Bei manchen sehr "billigen" NT ist es sogar so, dass die Maximalwerte einer Leitung nur erreicht werden, wenn bei den anderen zwei Leitungen kein Strombedarf da ist - das ist in der Praxis aber nie der Fall.  Dann hat man von angeblichen 450W in Wahrheit nur 350W verfügbar. Daher sagen die Grafikkartenhersteller auch immer "600W erforderlich", damit es auch mit nem ganz billigen NT klappt - und bei nem Markenmodell reichen aber dann schon 400W.

Aber teste es einfach mal.


----------



## Adamanthul (2. April 2013)

hardwareversand.de

Das ist das Adapterkabel, welches ich brauche, oder?


----------



## svd (2. April 2013)

Besser wäre ein Adapter von 2x Molex auf PCIe.
Einfach, weil die Molexstecker heutzutage kaum mehr benötigt werden und die jeweiligen Kabelstränge, sofern kein modulares Netzteil verbaut wird, eh nur nutzloses Beiwerk sind.


----------



## Shorty484 (2. April 2013)

Ja, oder das hier. 
http://www.hardwareversand.de/Strom/50527/Good+Connections+PCI-Express+Adapter+6-p.article
Je nachdem welche Anschlüsse am Netzteil frei sind.


----------



## Adamanthul (2. April 2013)

Hm Also laut Geräte Spezifikation hat das Netzteil folgende Anschlüsse :

Laufwerksanschlüsse

4-Pin-5,25"3 ( 2x 75 cm, 1x 90 cm )  
4-Pin-3,5"1 ( 1x 90 cm )  
15-Pin-SATA4 ( 2x 45 cm, 2x 60 cm )

Ich habe eine Festplatte und ein Laufwerk in dem Rechner, dann müssten ja noch 2 4-polige-pins frei sein oder?
Wäre ja schön wenn ich das günstigere Kabel nehmen kann


----------



## svd (2. April 2013)

Ja genau, die 5,25" Stränge müssten ja ungenützt sein.

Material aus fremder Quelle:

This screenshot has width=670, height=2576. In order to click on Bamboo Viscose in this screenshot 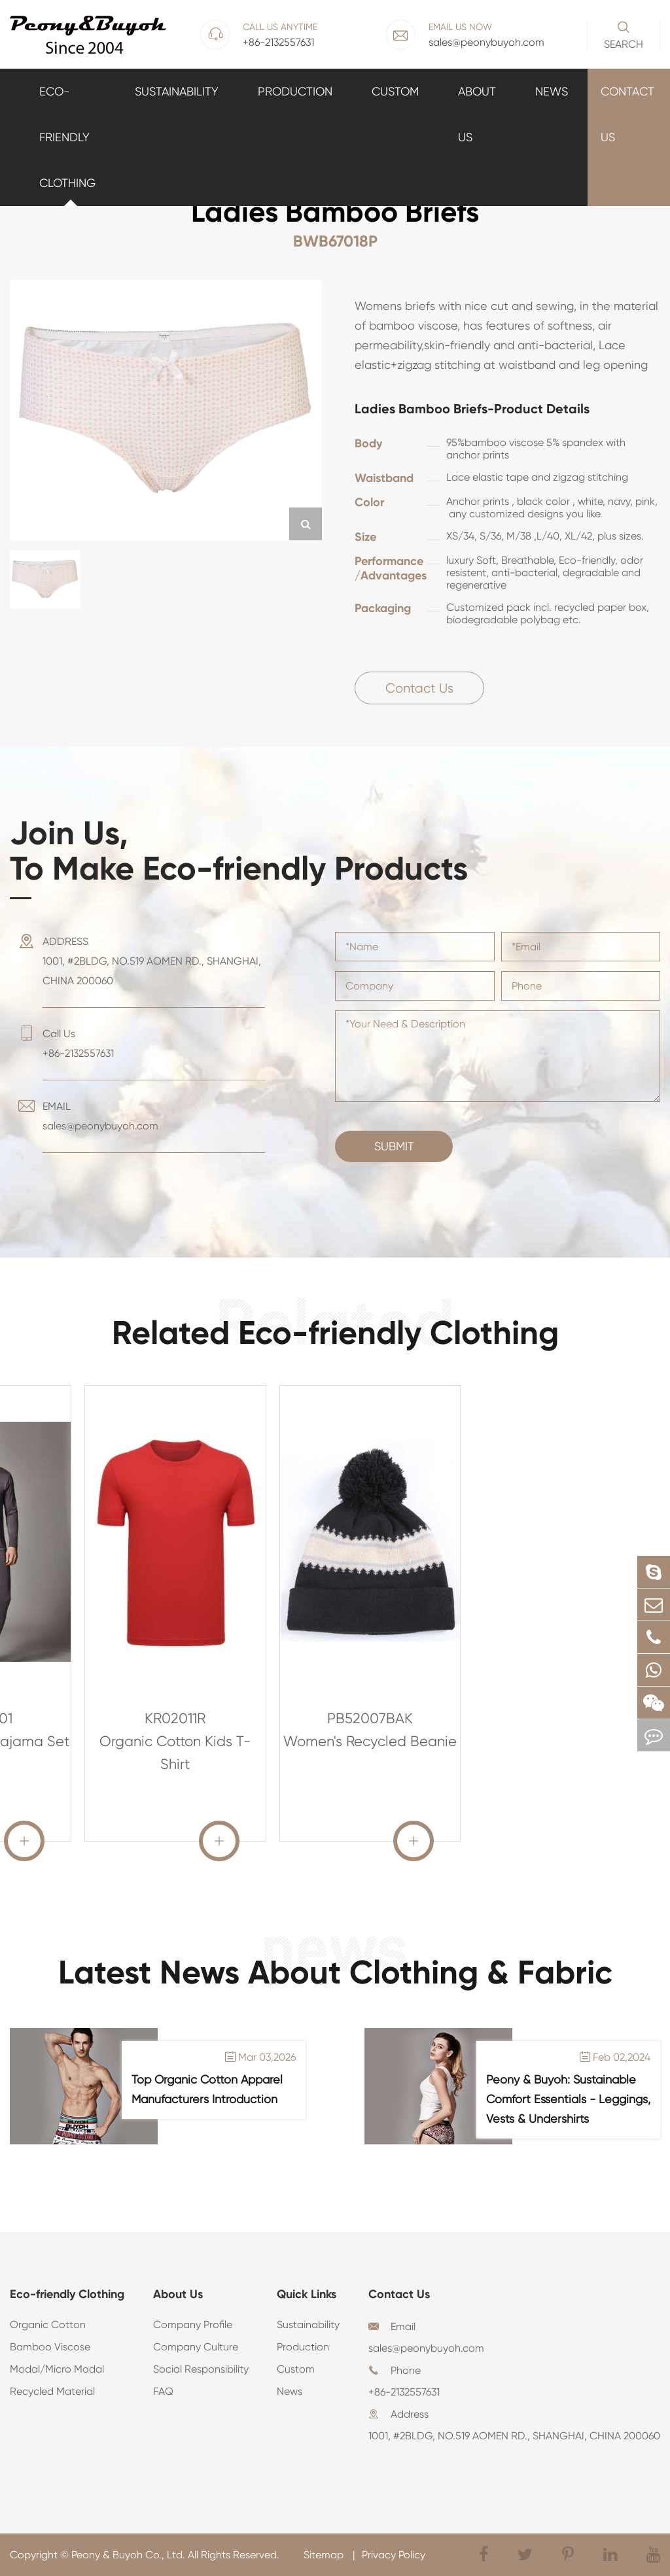, I will do `click(50, 2347)`.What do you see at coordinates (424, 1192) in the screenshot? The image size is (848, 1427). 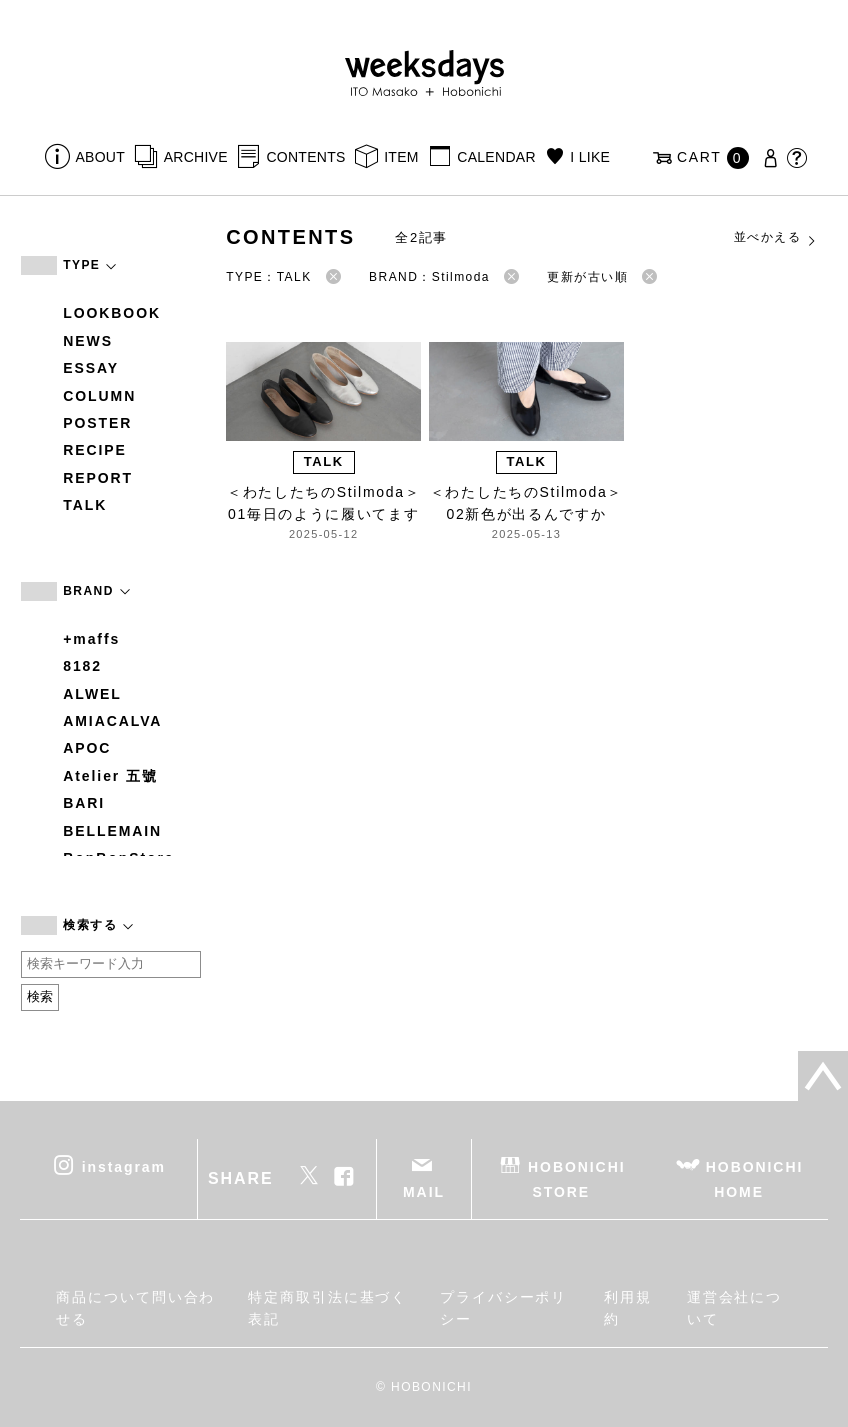 I see `MAIL` at bounding box center [424, 1192]. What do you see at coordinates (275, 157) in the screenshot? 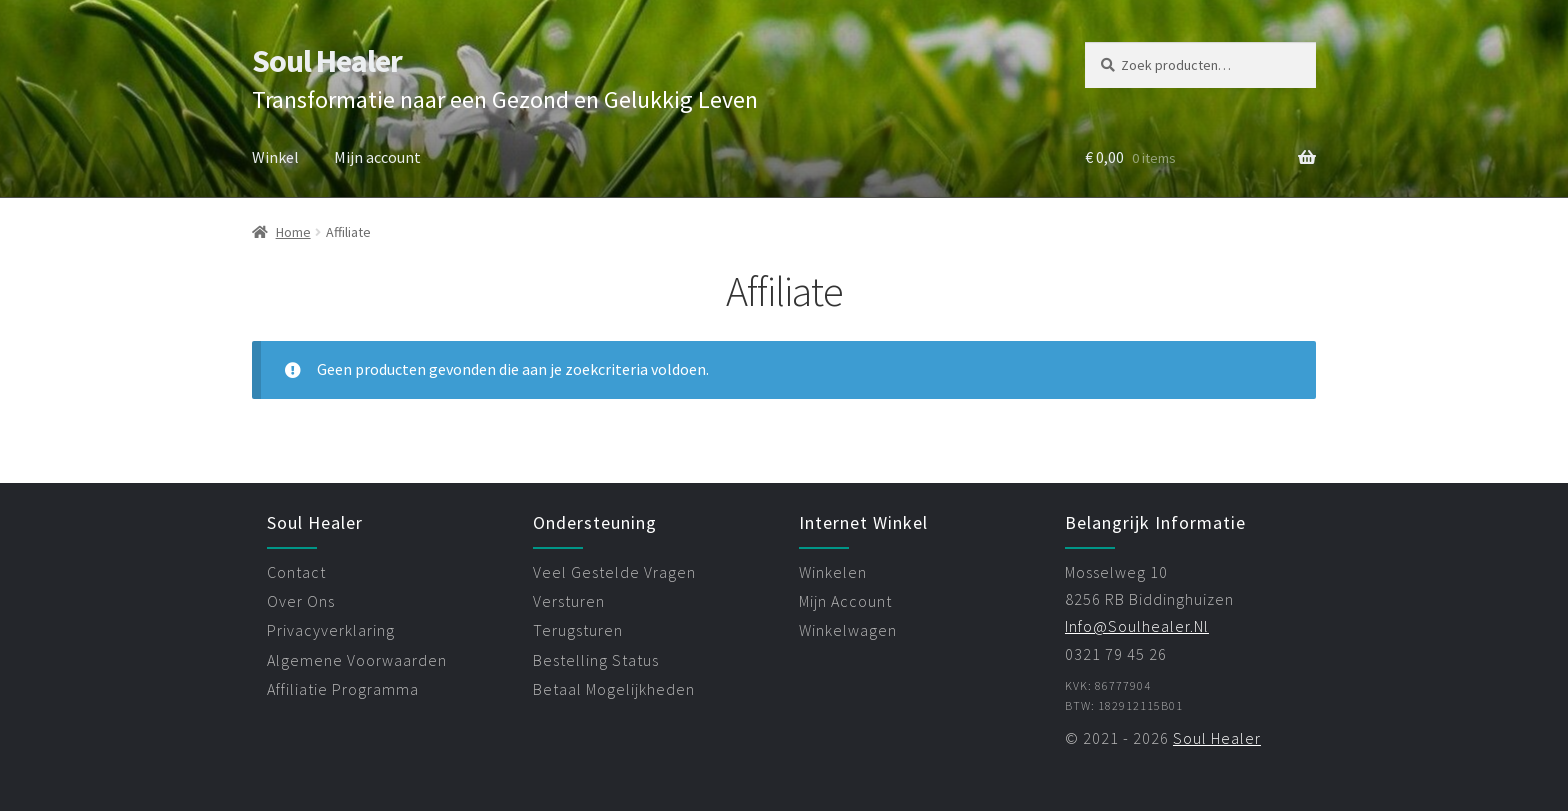
I see `Winkel` at bounding box center [275, 157].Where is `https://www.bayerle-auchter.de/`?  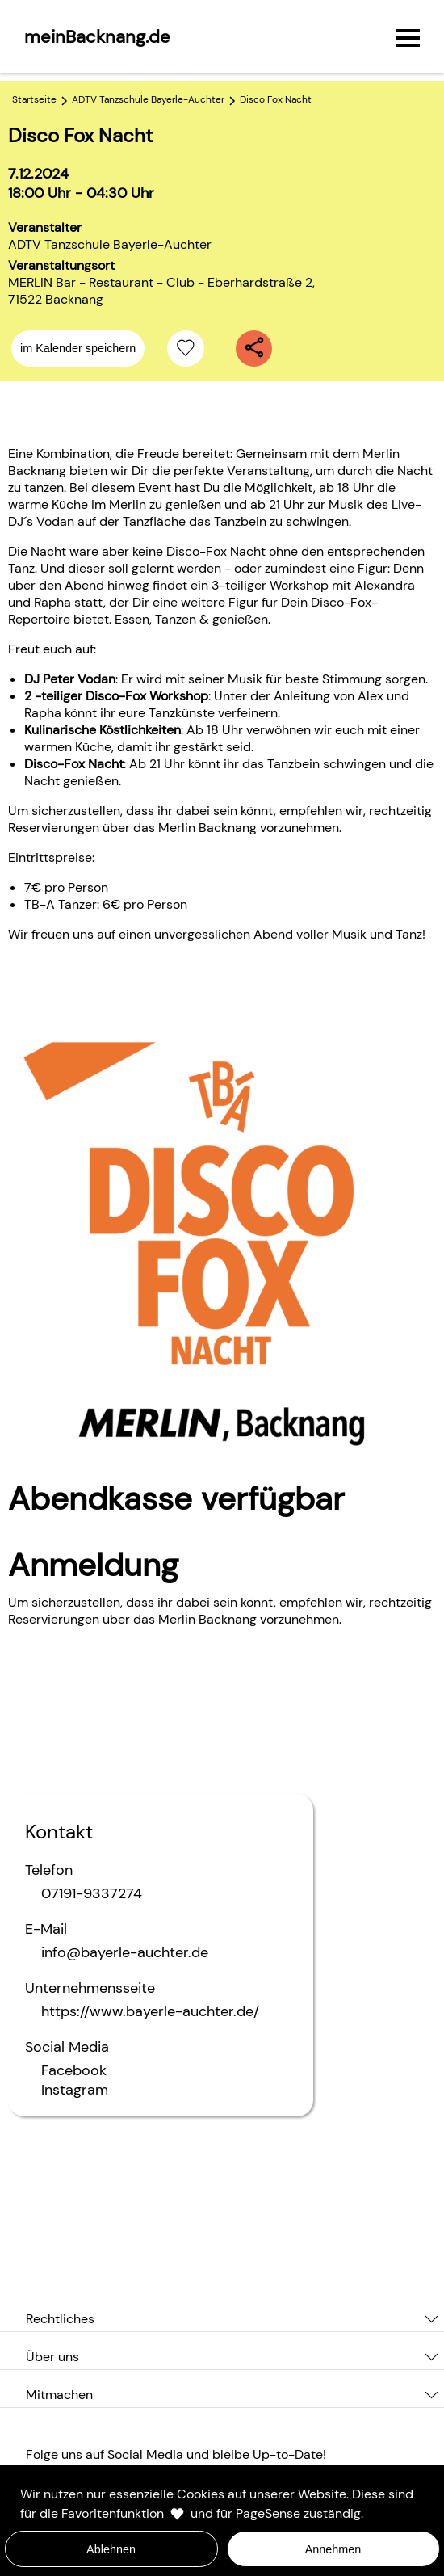 https://www.bayerle-auchter.de/ is located at coordinates (150, 2011).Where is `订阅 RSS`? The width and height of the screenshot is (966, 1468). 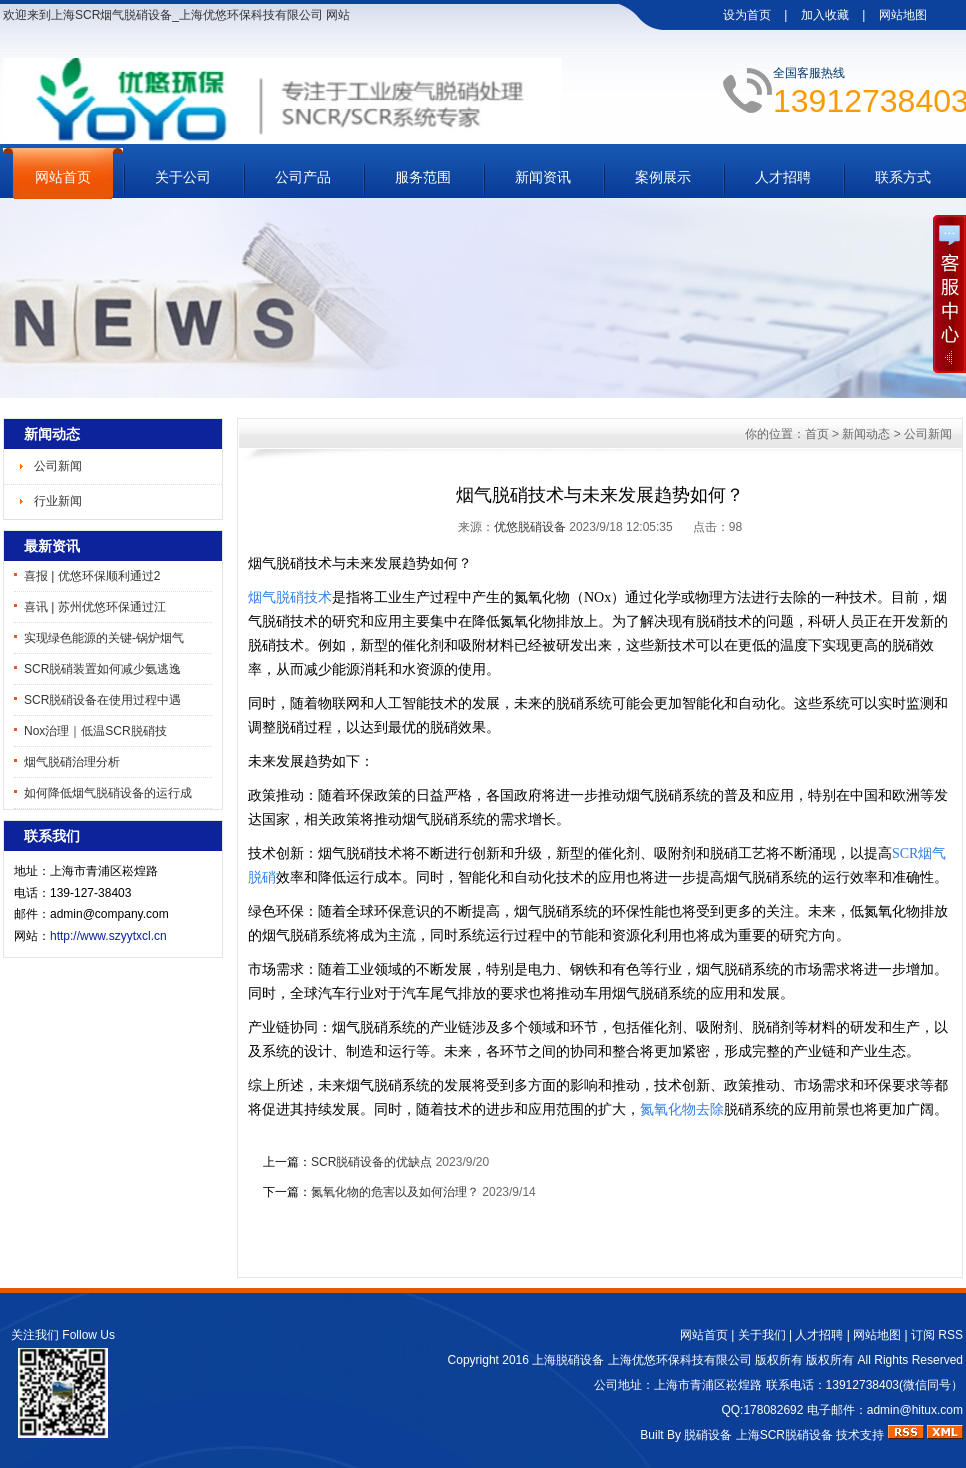 订阅 RSS is located at coordinates (937, 1335).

Da würd ich einfach zwei Molex Stecker von zwei verschiedenen Strängen nehmen, vlt teilt das die Last ein wenig auf, und halt an den Adapter anstecken.


----------



## Adamanthul (2. April 2013)

Das Laufwerk läuft über den 3,5" Stecker und die Festplatte über einen der SATA Stecker?


----------



## svd (2. April 2013)

Hmm, kommt auf dein Laufwerk an. Wenn es ein IDE Gerät ist, dann ist da auch ein 4-pin Molex dran. Sonst halt der SATA.

Der 3,5" Stecker ist zB für Diskettenlaufwerke, die im 3,5" Schacht verbaut werden. Ziemlich veraltet heutzutage. 
Aber vermutlich noch Standard für ATX Netzteile.


----------



## Adamanthul (2. April 2013)

Ah alles Klar, dann müssen ja mindestens 2 von den Molex Steckern frei sein, danke für die flotte Hilfe!


----------



## Herbboy (2. April 2013)

Bei vielen Karten ist aber ein Adapter dabei - da steht leider nicht immer in den Artikeldetails, aber schau doch zB bei amazon oder alternate, da sind oft Kundenmeinungen, wo so was auch drinsteht. Welche wolltest Du denn nun genau nehmen?


----------



## svd (2. April 2013)

Keine Ursache, Tim.

edit: Da hat der Herbboy natürlich recht. Weil so ein Adapter quasi nichts kostet und man sich damit großzügig zeigen kann, liegt der oft dabei. wie zB bei der Gigabyte HD7870 Windforce 3X.


----------



## Adamanthul (2. April 2013)

Ich habe mir jetzt die HIS HD 7870 iceQ X Turbo bestellt, laut artikelbeschreibung auf hardwareversand.de ist da nur ein VGA-Adapter und ein Crossbridge-wasauchimmer dabei, darum hab ich jetzt bei Amazon nen Adapter bestellt, selbst wenn einer dabei ist, hat ja bloß 1,30 gekostet.


----------



## Adamanthul (7. April 2013)

So, Karte ist da, waren leider keine Keys dabei, laut dem Mitarbeiter von heute schon seit Montag letzter Woche weg, komisch da ich doch Dienstag angerufen hab und gesagt bekommen habe es gibt noch welche...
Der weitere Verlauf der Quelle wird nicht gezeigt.